Да и сам я не знаю, откуда вдруг хлынуло это неожиданное чувство – видно, аварийно сработал клапан чувства братства, в механизме чувств современного человека сохранившийся как рудимент сентиментальной паровозной эры, на тот случай, если всколыхнется какая-нибудь жуткая неуправляемая архаика, что-то доброе, что в обычной жизни лежит себе под спудом, покуда честолюбие и другие, более рациональные чувства нагнетают давление в цилиндрах души.

Чувство братства умирает в нас, выражения его нелепы; еще, должно быть, нелепее – оказаться вдруг объектом излияния этих чувств – но не так-то много было в жизни моей порывов подобного рода, чтобы раскаиваться в них…

Вернувшись в номер, я повалился на постель с чувством, что все позади: и эта ночь и все вообще ночные визиты, и чувство вины перед незнакомым тебе человеком, перед всем поселком, смешанное с чувством отвращения…

Эти два дня в Бугрино просто уделали меня. Я подумал, что завтра же в Нарьян-Маре надо будет взять побольше пива и смыть поселок с негативов памяти.

Тут Петька заворочался и покашлял, давая понять, что не спит.

– Петь! – тихонько окликнул я (а вдруг спит все-таки?).

Он приподнимается на локте. Что-то не дает ему покоя.

– Знаешь, – с неожиданной горечью произносит он. – После того, как побываешь там… Все это невыносимо… И острову было бы лучше, если бы людей на нем вообще не было…

– А кто бы нам гостиницу топил? – попытался отшутиться я.

– Нет, ты не понял: вообще.

Да нет, Петя, все я понял. Мысль знакомая, она являлась сто раз. И если доводить ее до конца, то я не убежден, что Земле в целом стало бы хуже, если бы людей на ней не было. Вот: не убежден. Потому что может, конечно, быть, что в появлении на одной из планет солнечной системы прямоходящих двуногих, гордо присвоивших себе видовое название «человек разумный», заключен божественный промысел космического масштаба. Но ведь человек мог оказаться просто неудачной пробой творения – ты не думал? Мало ли господь намял глины, чтобы потом скомкать? А главное, что среди существ явно неудавшихся больше всего было могущественных и грозных тварей, которые не претендовали, как человек, на мировое господство только потому, видимо, что у них не хватало мозгов, чтобы додуматься до этой глупости. Все они были полностью демонтированы создателем, ибо слишком дорого обходились природе. Из всех существ самым дорогим, однако, оказался человек, человек ХХ столетия – поэтому с ним, я думаю, вопрос будет решен в ближайшие сроки: собственное величие так застит ему глаза, что в жертву себе он приносит буквально все, что его окружает.

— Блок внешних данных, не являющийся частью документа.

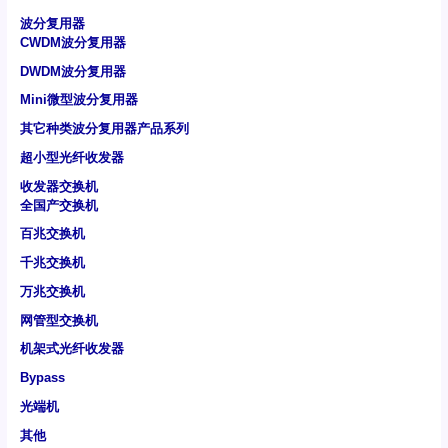
波分复用器
CWDM波分复用器
DWDM波分复用器
Mini微型波分复用器
其它种类波分复用器产品系列
超小型光纤收发器
收发器交换机
全国产交换机
百兆交换机
千兆交换机
万兆交换机
网管型交换机
机架式光纤收发器
Bypass
光端机
其他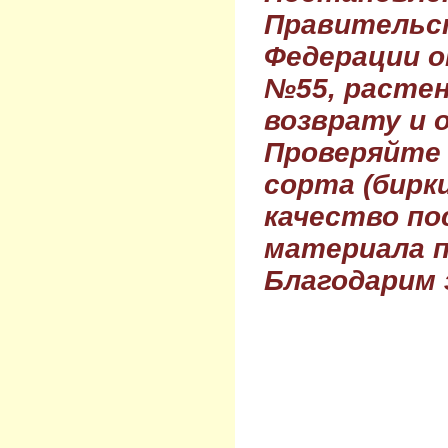
Правительс
Федерации о
№55, растен
возврату и 
Проверяйте
сорта (бирки
качество по
материала п
Благодарим 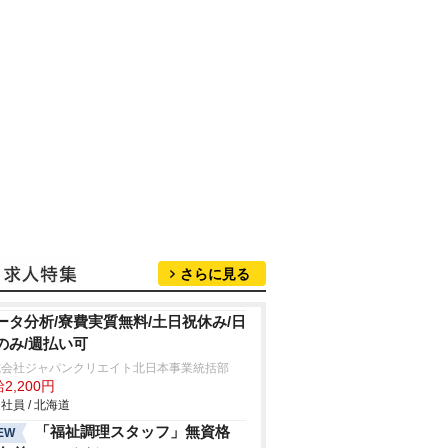
さらに見る
ータ分析/寮費実質無料/土日祝休み/日
のみ/週払い可
式会社ジャパンクリエイト北日本事業統括部
2,200円
社員 / 北海道
「福祉調理スタッフ」無資格
EW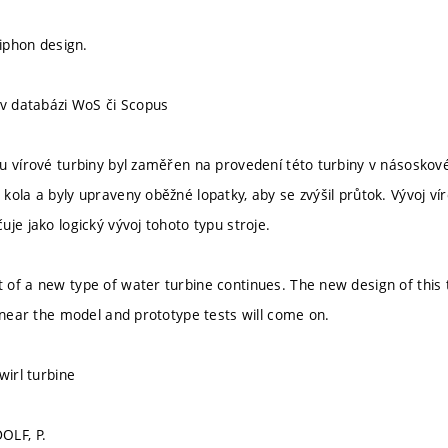
siphon design.
 v databázi WoS či Scopus
u vírové turbiny byl zaměřen na provedení této turbiny v násosk
kola a byly upraveny oběžné lopatky, aby se zvýšil průtok. Vývoj v
je jako logický vývoj tohoto typu stroje.
of a new type of water turbine continues. The new design of this t
, near the model and prototype tests will come on.
wirl turbine
OLF, P.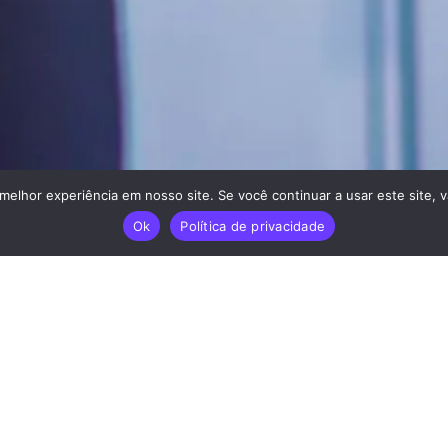
elhor experiência em nosso site. Se você continuar a usar este site, v
Ok
Política de privacidade
NTRE EM CONTAC
isponíveis para responder às suas perguntas e 
assistência necessária.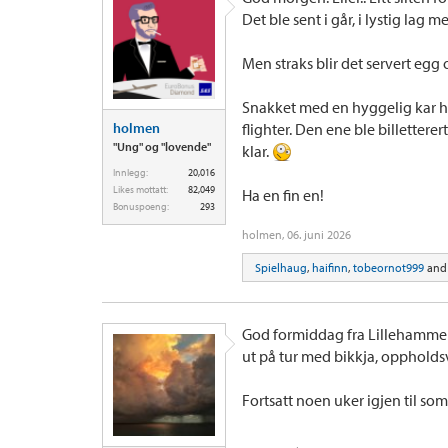
Det ble sent i går, i lystig lag
Men straks blir det servert egg
Snakket med en hyggelig kar hos
holmen
flighter. Den ene ble billetter
"Ung" og "lovende"
klar.
Innlegg:
20,016
Likes mottatt:
82,049
Ha en fin en!
Bonuspoeng:
293
holmen
,
06. juni 2026
Spielhaug
,
haifinn
,
tobeornot999
an
God formiddag fra Lillehammer. 
ut på tur med bikkja, oppholdsv
Fortsatt noen uker igjen til s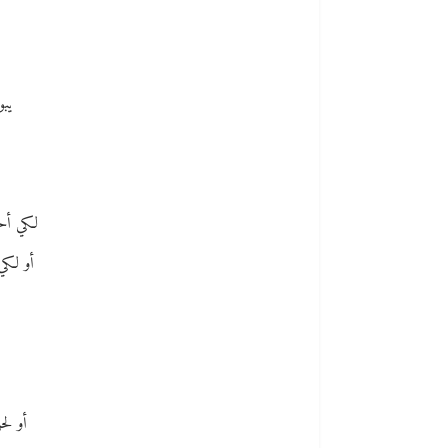
يبو
لكي أحظ
أو لكي
أو لح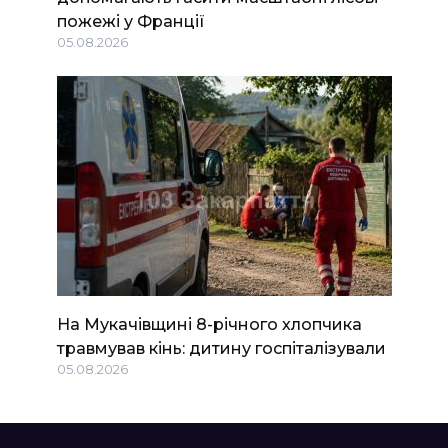
пожежі у Франції
05.08.2026
На Мукачівщині 8-річного хлопчика
травмував кінь: дитину госпіталізували
05.08.2026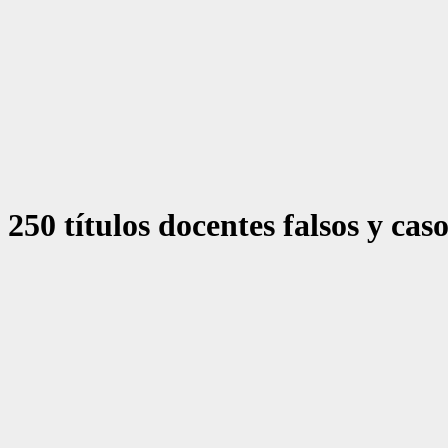
250 títulos docentes falsos y cas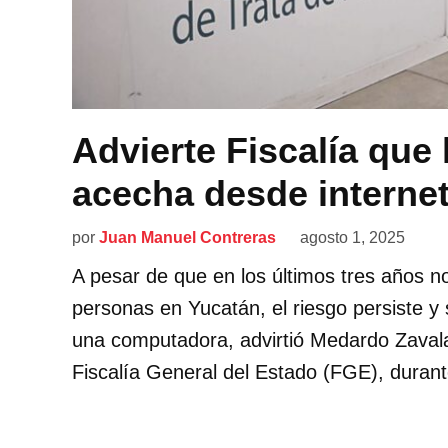
Advierte Fiscalía que 
acecha desde interne
por
Juan Manuel Contreras
agosto 1, 2025
A pesar de que en los últimos tres años n
personas en Yucatán, el riesgo persiste y 
una computadora, advirtió Medardo Zavala V
Fiscalía General del Estado (FGE), durant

Но откуда мы знаем, стоит ли могущество и прихоти человека этих жертв?

Что стоит дороже – красота и изобилие дикой природы – или нефть, выжатая из нее?

И что важнее для этих людей, дрейфующих на своем острове – формула движения, изобретенная когда-то их предками, или форма прогресса, в которую они были заключены – чтобы спустя всего только одно поколение, тридцать лет – оказаться в смертельной ловушке?

Четыреста лет назад, когда англичане и голландцы искали морской путь в Китай, Колгуев чуть не попал в историю – но все же что-то помешало, он так и остался на периферии лоции, как опасное место, со всех сторон окруженное мелями.

Один только раз, в годы Второй мировой войны, время острова совпало с хронотопом мировой истории – тогда в бухте прямо против Бугрино, под прикрытием батареи 152-мм гаубиц собиралось до 60 судов, дожидающихся конвоя для проводки по Севморпути.

Севморпуть, как и всякое стратегическое начинание, даже в нашем веке оказался слишком затратным делом. По сути, он обслуживал самое себя и свои базы – выстроенные в глубоком заполярье порты и поселки, в которые было вбухано столько денег, что страна в какой-то момент просто должна была поверить, что ей нужна эта жуткая ледяная трасса, взламываемая исполинскими атомными ледоколами – поверить, чтобы не дать себе усомниться и не сойти с ума.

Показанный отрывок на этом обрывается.